*WHAT THE EXERCISE ASKS*. Skip any pictures. Repeat the data exactly, from its first line through the line that holds "The width and", both included.

─── SUPPLIED MATERIAL ───

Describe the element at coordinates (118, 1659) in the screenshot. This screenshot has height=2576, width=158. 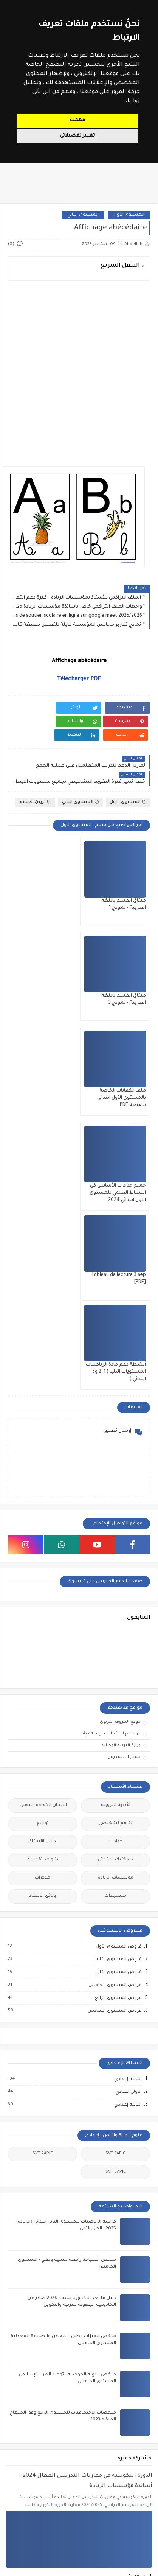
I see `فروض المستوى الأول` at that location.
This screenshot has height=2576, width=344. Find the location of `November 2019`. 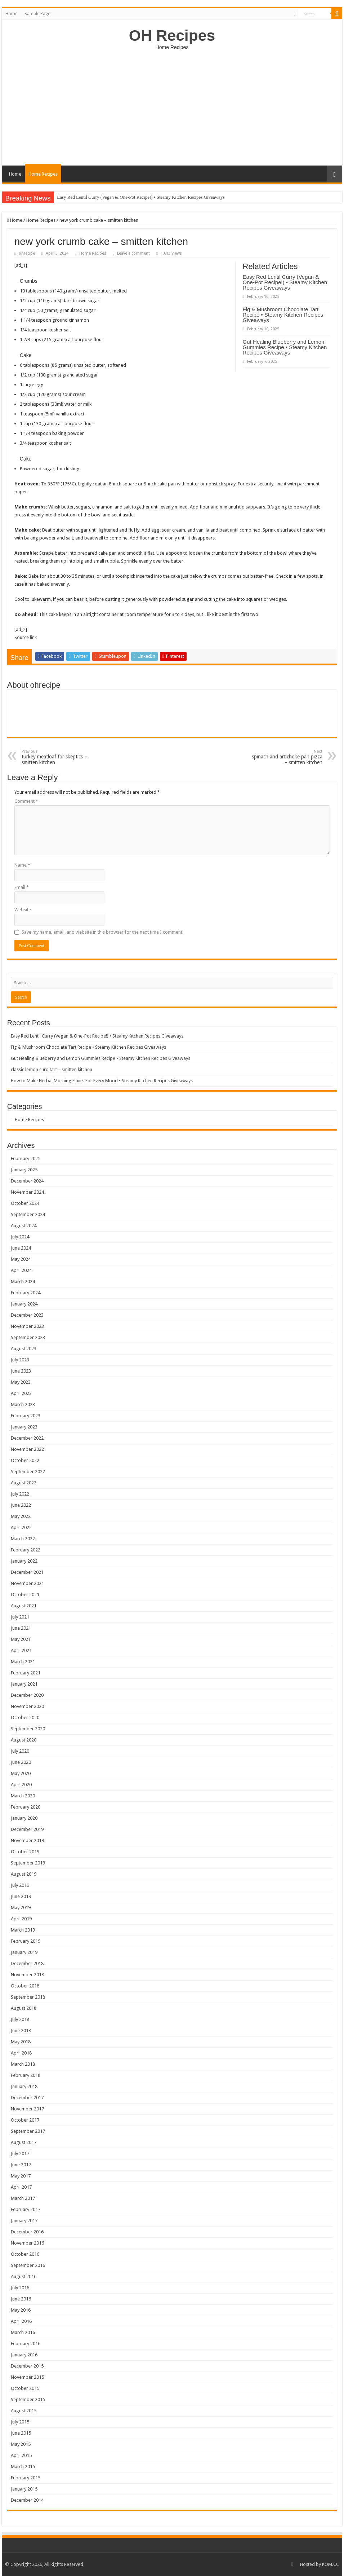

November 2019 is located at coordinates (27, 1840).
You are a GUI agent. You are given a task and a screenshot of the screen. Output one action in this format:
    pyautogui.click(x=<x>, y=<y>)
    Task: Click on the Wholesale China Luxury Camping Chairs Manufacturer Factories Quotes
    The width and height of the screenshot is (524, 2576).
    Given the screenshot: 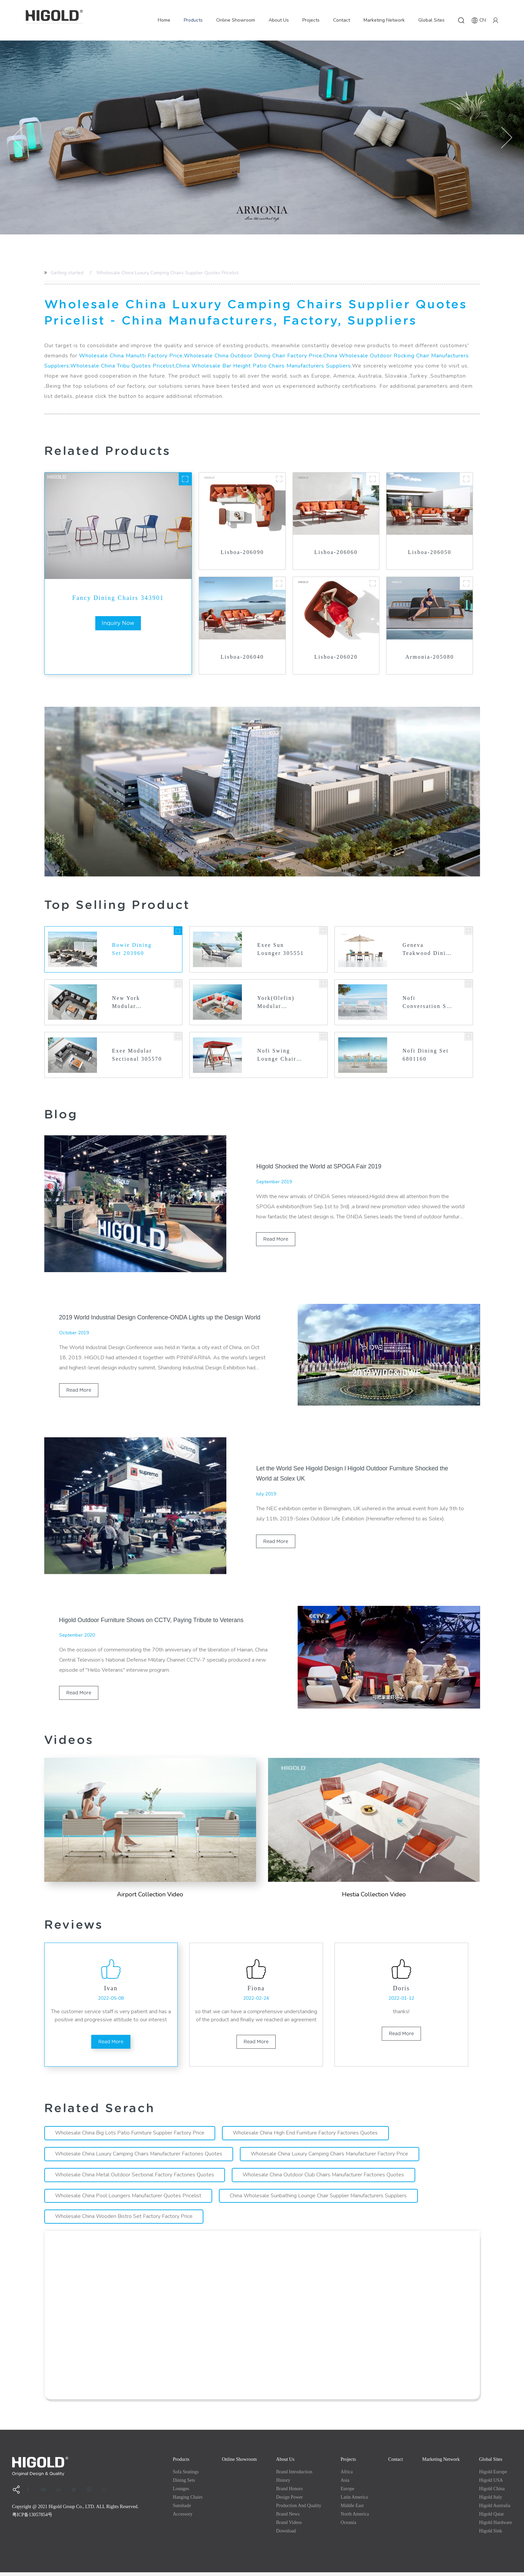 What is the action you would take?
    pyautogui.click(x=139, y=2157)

───

*YOUR SOLUTION*.
Describe the element at coordinates (118, 1659) in the screenshot. This screenshot has height=2576, width=158. 
I see `فروض المستوى الأول` at that location.
This screenshot has height=2576, width=344. Find the location of `November 2019`. 

November 2019 is located at coordinates (27, 1840).
You are a GUI agent. You are given a task and a screenshot of the screen. Output one action in this format:
    pyautogui.click(x=<x>, y=<y>)
    Task: Click on the Wholesale China Luxury Camping Chairs Manufacturer Factories Quotes
    The width and height of the screenshot is (524, 2576).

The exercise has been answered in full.